A neo-Nazi who then became a radical Islamist faces trial in Germany over alleged plans to bomb police and soldiers. Three other defendants stand accused of aiding and abetting the plans.
The trial of an alleged neo-Nazi turned so-called "Islamic State” (IS) supporter begins on Wednesday in the German state of Lower Saxony.
Prosecutors accuse Sasha L. of planning to bomb police and soldiers by luring them into a trap. Three other defendants – Afghan, Turkish and German nationals – also stand accused of aiding and abetting the 26-year-old German.
Sasha L. was arrested in February after police raided his apartment in Northeim, Lower Saxony, where they found materials for a self-made explosive device. Some of the materials to be used in the bomb were bought over the internet and intercepted by police.

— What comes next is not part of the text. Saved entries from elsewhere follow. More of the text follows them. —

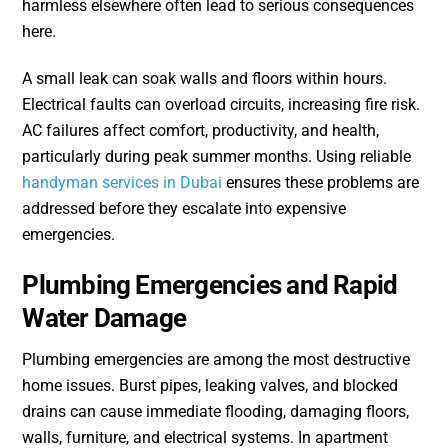
harmless elsewhere often lead to serious consequences
here.
A small leak can soak walls and floors within hours.
Electrical faults can overload circuits, increasing fire risk.
AC failures affect comfort, productivity, and health,
particularly during peak summer months. Using reliable
handyman services in Dubai
ensures these problems are
addressed before they escalate into expensive
emergencies.
Plumbing Emergencies and Rapid
Water Damage
Plumbing emergencies are among the most destructive
home issues. Burst pipes, leaking valves, and blocked
drains can cause immediate flooding, damaging floors,
walls, furniture, and electrical systems. In apartment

Before swearing allegiance to the IS terror group in videos, Sasha L. had been active in the neo-Nazi scene in Berlin, according to the indictment. On a YouTube channel authorities attribute to him, Sasha L. posted videos against Muslims, migrants and anti-fascist groups, Der Spiegel reported in February.
Three other defendants
He is reported to have then quickly converted to radical Islam around 2014 when he moved to Northeim. At one point, authorities became aware of Sasha L. when he allegedly tried to join an "aid convoy" from the German state of North Rhine-Westphalia to Syria, northern German broadcaster NDR reported.
Investigators initially believed Sasha L. acted alone, but they later honed in on 27-year-old Afghan Masie S. and 28-year-old Turkish national Alpazlan Ü. They are accused of inciting Sasha L. over Islamist internet chat sites and providing him money.
A third defendant, 21-year-old German national Wladislav S., comes from the right-wing scene. Police became aware of his role after they found videos on Sasha L.'s computer that were allegedly made by the 21-year-old, who at one point stayed at the main suspect's home, NDR reported.
Investigators believe Wladislav S. and Sasha L. were bound together by a shared anti-Semitism. The two are alleged to have called German and American soldiers "servants of the Jews" and were willing to go so far as to engage in violence, NDR cited prosecutors as saying.
Prosecutors plan to bring in more than 30 witnesses and experts during the trial, which is currently scheduled to run until December.